When light pushes away the darkness, eventually another darkness shall come. When the darkness itself is transformed into light, it is a light that no darkness can oppose.

-Rabbi Tzvi Freeman
“Transformation”
Based on letters and talks of the Rebbe
Rabbi M. M. Schneerson
Chabad.org

Is it any wonder we have this comparison?

Yeshua spoke to them once more saying, “I am the light of the world. Anyone who follows me will not walk in darkness, for he will have the light of life.” –John 8:12 (DHE Gospels)

You are the light of the world. A city that sits on the mountain will not be hidden, nor do people kindle a lamp just to put it under the bushel measure, but on the menorah, to illuminate all who are in the house. So also, shine your light before sons of men, so that they may see your good deeds and praise your father who is in heaven. –Matthew 5:14-16 (DHE Gospels)

Just as we see the light of our Master and strive to imitate him by also becoming light, our Master did nothing on his own:

Then Yeshua said to them, “At the time you lift up the son of man you will know that I am he and that I do not do anything of myself. But as my Father has taught me, so I speak. The one who sent me is with me; the Father has not abandoned me to be alone. For I always do what is good in his eyes.” –John 8:28-29 (DHE Gospels)

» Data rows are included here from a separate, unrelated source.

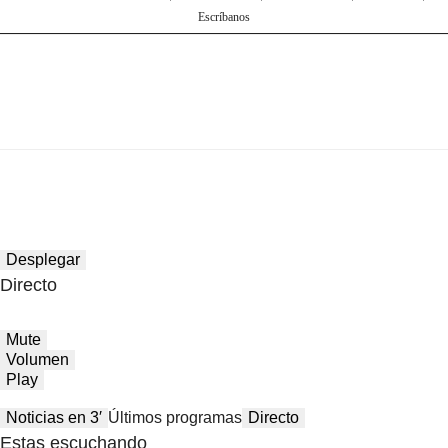
Escríbanos
Desplegar
Directo
Mute
Volumen
Play
Noticias en 3′
Últimos programas
Directo
Estas escuchando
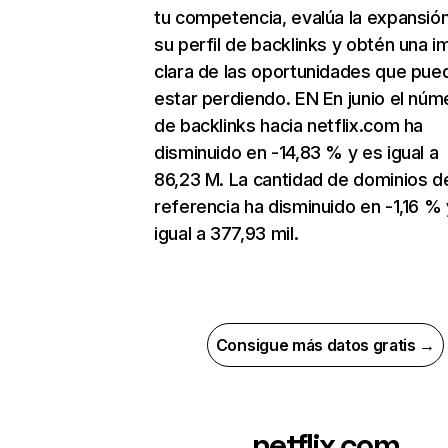
tu competencia, evalúa la expansió
su perfil de backlinks y obtén una 
clara de las oportunidades que pue
estar perdiendo. EN En junio el núm
de backlinks hacia netflix.com ha
disminuido en -14,83 % y es igual a
86,23 M. La cantidad de dominios d
referencia ha disminuido en -1,16 % 
igual a 377,93 mil.
Consigue más datos gratis →
netflix.com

Just as he was sent in the Name of the Father, now we are sent in the name of the Son. So we should do all that is good in His eyes, that we might become one with our Father in Heaven, that there might be peace in our homes and in “the Home”, and that the darkness may be dispelled by our light, and His light.

Note: Quotes from the Gospels were taken from the Delitzsch Hebrew Gospels, Hebrew/English translation adapted and published by Vine of David from the original 1890 text, produced by Franz Delitzch and supervised of Gustav Dalman.

Quotes from Sotah 14a and John 8:28-29 were adapted from the First Fruits of Zion (FFOZ) commentary on Torah Portion Ki Tavo, Imitating God.